JOIN dimension_table ON dimension_table.primary_key = fact_table.foreign_key

JOIN ...

WHERE dimension_table.column = some condition ...

... and other SQL constructs such as GROUP BY, HAVING, and LIMIT.

The SELECT clause projects all the columns of data that need to be returned to populate or fill the various aspects of the report design. This clause can make use of aggregate expressions, functions, and similar SQL syntax. The FROM clause is built by first pulling data from a single fact table and then performing JOINs on the surrounding dimensions. Typically only natural joins are required to join against dimensions, but outer joins may be required on a case-by-case basis. The WHERE clause in queries against a dimensional model will filter on conditions from the data either in the fact or dimension based on whether the filter numerical or textual.

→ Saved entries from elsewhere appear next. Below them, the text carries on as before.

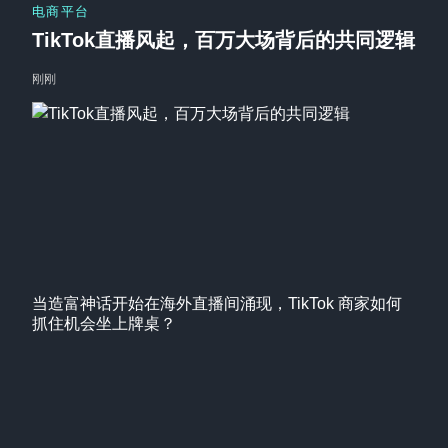
电商平台
TikTok直播风起，百万大场背后的共同逻辑
刚刚
当造富神话开始在海外直播间涌现，TikTok 商家如何
抓住机会坐上牌桌？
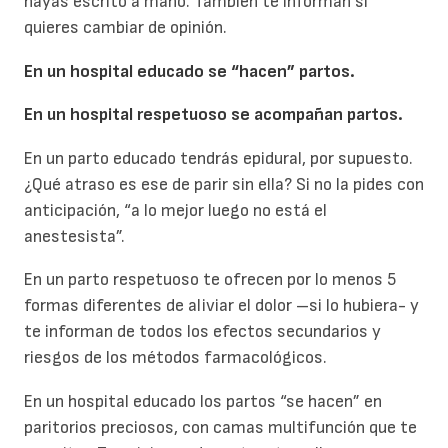
hayas escrito a mano. También te informan si
quieres cambiar de opinión.
En un hospital educado se “hacen” partos.
En un hospital respetuoso se acompañan partos.
En un parto educado tendrás epidural, por supuesto.
¿Qué atraso es ese de parir sin ella? Si no la pides con
anticipación, “a lo mejor luego no está el
anestesista”.
En un parto respetuoso te ofrecen por lo menos 5
formas diferentes de aliviar el dolor –si lo hubiera- y
te informan de todos los efectos secundarios y
riesgos de los métodos farmacológicos.
En un hospital educado los partos “se hacen” en
paritorios preciosos, con camas multifunción que te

The data types of the columns returned from the query will any of those supported by the PostgreSQL DBMS. If a column projected within the query is a foreign key to a dimension and there is no appropriate value, a sentinel will be used depending on the data type. These values signify either not applicable or unknown depending on the dimension. If the data type cannot support translation to the text “Unknown” or a similar sentinel value, then NULL will be used.

Data type

Unknown value

text

'Unknown'

macaddr

NULL

inet

NULL

character, character varying

‘-’

bigint, integer

-1

The first line of a query cannot be a SQL comment. Any SQL comment used in the query must not contain a semi-colon.

Data model 2.0.0 exposes information about linking assets across sites. All previous information is still available, and in the same format. As of data model 2.0.0, there is a sites column in the dim_asset dimension that lists the sites to which an asset belongs.